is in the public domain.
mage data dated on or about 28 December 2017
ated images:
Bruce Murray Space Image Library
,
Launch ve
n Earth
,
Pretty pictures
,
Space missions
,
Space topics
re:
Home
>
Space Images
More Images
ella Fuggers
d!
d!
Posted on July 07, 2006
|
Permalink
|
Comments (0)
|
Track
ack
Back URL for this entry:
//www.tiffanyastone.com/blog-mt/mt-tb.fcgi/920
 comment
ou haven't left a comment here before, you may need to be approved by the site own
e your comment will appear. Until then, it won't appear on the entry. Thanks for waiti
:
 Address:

##########

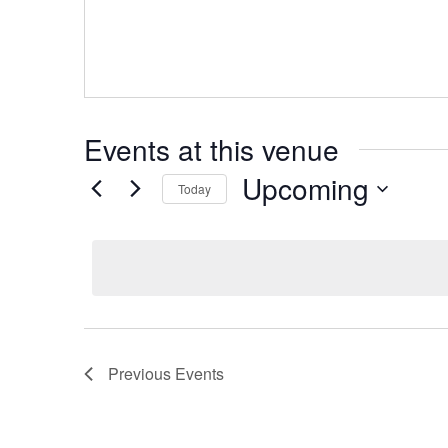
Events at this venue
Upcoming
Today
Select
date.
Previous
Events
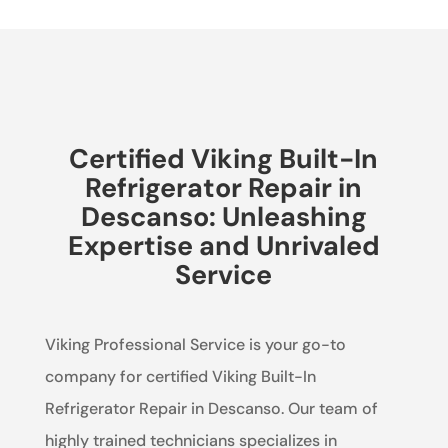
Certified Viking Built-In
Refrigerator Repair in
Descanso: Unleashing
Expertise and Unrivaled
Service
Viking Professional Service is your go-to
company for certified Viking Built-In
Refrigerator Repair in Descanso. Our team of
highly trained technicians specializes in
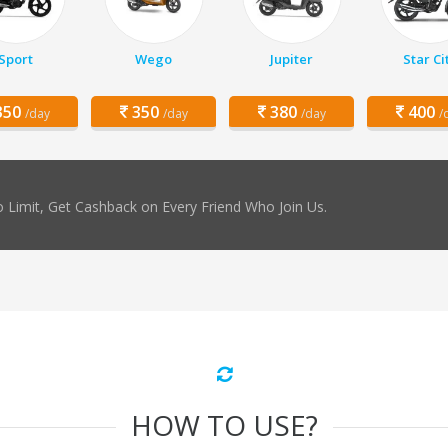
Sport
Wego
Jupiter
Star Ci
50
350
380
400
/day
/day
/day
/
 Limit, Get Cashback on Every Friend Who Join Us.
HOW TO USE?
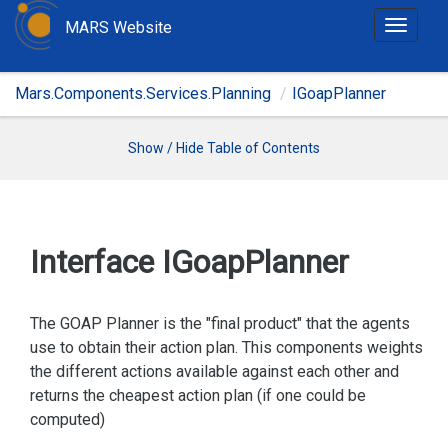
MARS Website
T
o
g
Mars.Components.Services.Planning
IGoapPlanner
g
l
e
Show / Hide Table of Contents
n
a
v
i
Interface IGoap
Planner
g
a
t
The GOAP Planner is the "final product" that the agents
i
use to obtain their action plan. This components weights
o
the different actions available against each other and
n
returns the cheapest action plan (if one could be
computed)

##########

State the number of lines in the preceding entries that include the word "Repair". Provide nothing else.

2